Quick transcription below the fold.
Via CNN (transcribed live from my DVR):
BLITZER: Other important news we're following right now - Pakistan's new Supreme Court, hand-picked, by the way, by the embattled General Pervez Musharraf is clearing the way for him to serve another five year term. The justices have dismissed all the legal challenges against Mushharaf who has promised to step down from the military before a new swearing in.
Meanwhile, we're picking up word of possible - repeat possible new plans for the US military to play a new role in Pakistan, even putting American forces on the ground there. That hasn't happened yet. Our Pentagon correspondent Barbara Starr is now joining us live with more. What are you picking up from your sources, Barbara?
STARR: Wolf, it's all still very classified [Ed. note: apparently not], but sources here are confirming there are discussions about the US military getting much more involved in Pakistan.
US military officials confirm to CNN that the secretive US Special Operations Command is considering plans to train and possibly arm Pakistan's Frontier Corps, a paramilitary force of more than 60,000 troops fighting in the remote northwest tribal region against Al Qaeda. It comes as the US is pressuring Pakistani President Pervez Musharraf to maintain his war against the militants.

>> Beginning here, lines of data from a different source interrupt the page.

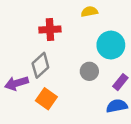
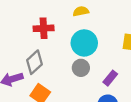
cyan circle: (111, 45) -> (84, 43), moved

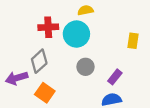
cyan circle: (84, 43) -> (76, 34), moved

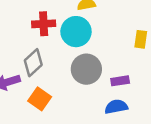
gray circle: (85, 67) -> (86, 69), size x1.5
purple rectangle: (115, 77) -> (120, 81), turned 42

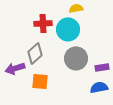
orange square: (40, 99) -> (40, 81), turned -30

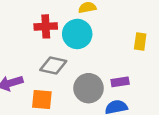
gray diamond: (35, 53) -> (53, 65), moved, turned 55
gray circle: (76, 58) -> (89, 88), moved

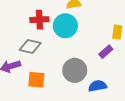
gray diamond: (53, 65) -> (30, 47), moved
purple rectangle: (120, 82) -> (106, 52), moved, turned -32

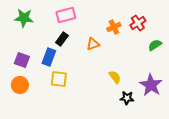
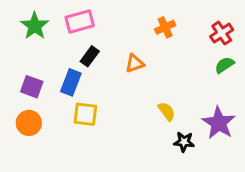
pink rectangle: (66, 15) -> (80, 21), moved
green star: (24, 18) -> (35, 26), turned 30
red cross: (138, 23) -> (222, 33), moved
orange cross: (114, 27) -> (165, 27), moved

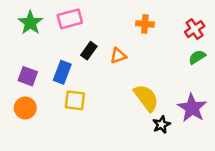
orange cross: (165, 27) -> (145, 24), turned 30
black rectangle: (90, 56) -> (89, 51), moved
yellow semicircle: (167, 111) -> (146, 98), size x1.6
black star: (184, 142) -> (161, 125), turned -30

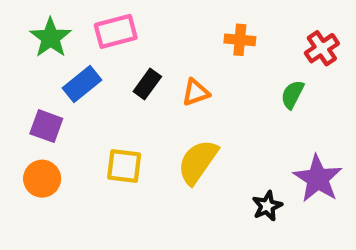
green semicircle: (197, 57) -> (292, 94), moved, turned -30
blue rectangle: (62, 72) -> (82, 84), moved, turned 30
yellow semicircle: (146, 98) -> (198, 162), moved, turned -108

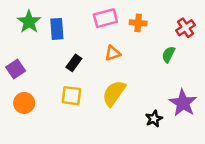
pink rectangle: (116, 31) -> (105, 18), moved
blue rectangle: (82, 84) -> (57, 29), moved, turned -55
black rectangle: (147, 84) -> (74, 63), moved
purple square: (46, 126) -> (16, 69), moved, turned 36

PAKISTAN ARMY'S MAJ. GEN. WAHEED ARSHAD: The Army means business. The government means business. So I think everybody now realizes and understands that the operations are going to take the situation to its logical conclusion.
STARR: The US already plans to spend $150 million in the tribal region. It could involve sending US Army trainers into hostile areas. This week, local villagers began fleeing as fighting between Pakistan's armed forces and militants grew.
Pentagon officials acknowledge the strategy sounds a lot like Iraq, where US training for Sunni tribes has improved security in Al Anbar Province. But skeptics warn that in Pakistan's frontier region the tribes are against all outside authority. Any US involvement will be deeply resented.
When asked if Musharraf still could be effective against terrorism, Defense Secretary Gates declined a strong endorsement.
GATES: Well I'm not going to make a call like that. I would say, though, that his ability to lead - to continue to be a partner in the war on terror very much depends on how developments unfold over the next few weeks in Pakistan.
STARR: Wolf, make no mistake - at the Pentagon, there already is planning for the post-Musharraf era, just in case.
BLITZER: All right. Contingency planning. What a nightmare scenario all of that brings.
I'd say that the nightmare scenario was outlined best by Benjamin Franklin:
"The definition of insanity is doing the same thing over and over and expecting different results. "
I have no idea as to the protocol for such a decision. In other words, does the Iraq AUMF allow for this out-of-control, certifiably insane Administration to dedicate US troops to yet another country in the region? How can anyone possible believe that following a functionally identical strategy to that of Iraq could yield better results? I personally believe that because of Iraq, this particular strategy is that much worse in terms of our overall perception in the region and, therefore, our ability to lessen the possibility of future acts of terrorism at home and abroad.
I'd welcome thoughts from those in the community with military knowledge and knowledge of the Middle East.